Laser Therapy for Acne
Acne is a common skin condition that involves over activation of the sebaceous glands of the skin. These glands secrete sebum, an oily substance that normally acts to lubricate the hair and skin by moving up a follicle and out through a skin pore. Conventional therapies have focused on pharmaceutical treatments, including antibiotics. Alternative therapies include nutritional changes, herbal medicines, and Chinese and Ayurvedic approaches. Recently, laser and light therapies have been introduced and have shown promise and advantages over conventional treatments.
How Do New Laser and Light Therapies Work in Treating Acne?
Laser and light therapies focus on the deeper layers of the skin, and do so without damaging the skin’s surface. Although it is not clear exactly how these therapies work, research indicates that they may target and shrink the sebaceous glands, therefore reducing the amount of sebum produced. This results in the formation of fewer plugs that clog pores leading to acne. Laser and light therapies may also be effective at killing Propionibacterium acnes (P. acnes), a bacterium that can cause additional inflammation during an outbreak.
Many conventional crèmes and solutions (such as Benzoyl Peroxide and topical antibiotics) that are applied to the face for acne can damage the skin’s surface; laser and light therapies avoid this treatment side effect. Another benefit of laser and light therapies is that they improve skin texture and minimize the appearance of acne scarring.
What Laser and Light Treatments are Available for Acne Treatment?
Several different laser and light approaches are currently being explored for use in acne treatments. Three approaches are now approved for acne treatment, but are not available in all areas:
Blue Light Therapy
In Blue Light Therapy, the skin is exposed to a low-intensity blue light source. The procedure is painless, and is usually performed over a series of sessions. Research indicates that Blue Light Therapy is effective at killing P. acnes, the bacterium that causes inflammation during outbreaks. Because P. acnes multiples rapidly, experts recommend ongoing treatment. Side effects of this therapy include a temporary reddening and dryness in the treated areas. New research is examining a combination of blue and red light at low intensity, which may be more effective than just blue light.
Pulsed Light and Heat Energy Therapy
In this therapy, pulsed light is combined with heat energy. It is believed that this therapy can destroy P. acnes, and can also shrink sebaceous glands. The Food and Drug Administration has approved a particular light and heat therapy for mild and moderate acne in which green-yellow light is pulsed with heat. This therapy can result in temporary redness in treated areas.
Diode Laser Treatment
Diode lasers destroy sebaceous glands in the dermis, or thick middle layer of skin, without causing harm to the skin’s surface. Treatment with diode lasers is painful, but this can be remedied by applying topical pain killers to the skin before treatment. Treatment can result in temporary redness and swelling of affected areas.
Considerations When Using Laser Therapy for Acne
Some considerations regarding laser and light therapies include:
- It is not yet known which patients will benefit most or least from these therapies
- The long-term risks and benefits of these therapies have not been established
- Some insurance plans do not yet cover these therapies, and they are expensive
What is Acne?
Acne is the scientific term for a variety of skin problems, including pimples, blackheads, whiteheads, cysts, and nodules. Acne is the most common skin disease. It is estimated that 80% of people between ages 11 and 30 experience outbreaks of acne. Most acne outbreaks occur on the face, neck, back, chest, shoulders, and buttocks. Although acne is not viewed as a serious health threat, it can result in permanent scarring.
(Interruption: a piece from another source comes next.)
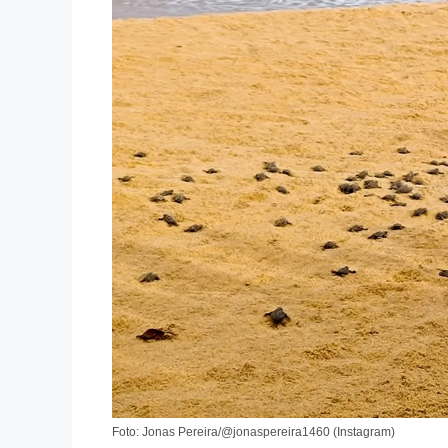
Foto: Jonas Pereira/@jonaspereira1460 (Instagram)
The immediate cause of acne is the creation of plugs in skin pores. These plugs contain sebum from the sebaceous glands, as well as dead skin cells, and possibly bacteria in some cases. Plugs with a dark center are called blackheads. Pimples are whiteheads that rupture. Nodules and cysts are larger boil-like lumps that form deeper under the skin. When bacteria infect the plugs, additional redness and inflammation can result.
The longer-term causes of acne are unknown. Some research points to changes in certain hormone levels. There is also research indicating that acne may be partly hereditary. Certain medicines can also cause acne. Pollution and exposure to high humidity can cause acne to worsen. Stress can also make acne worse.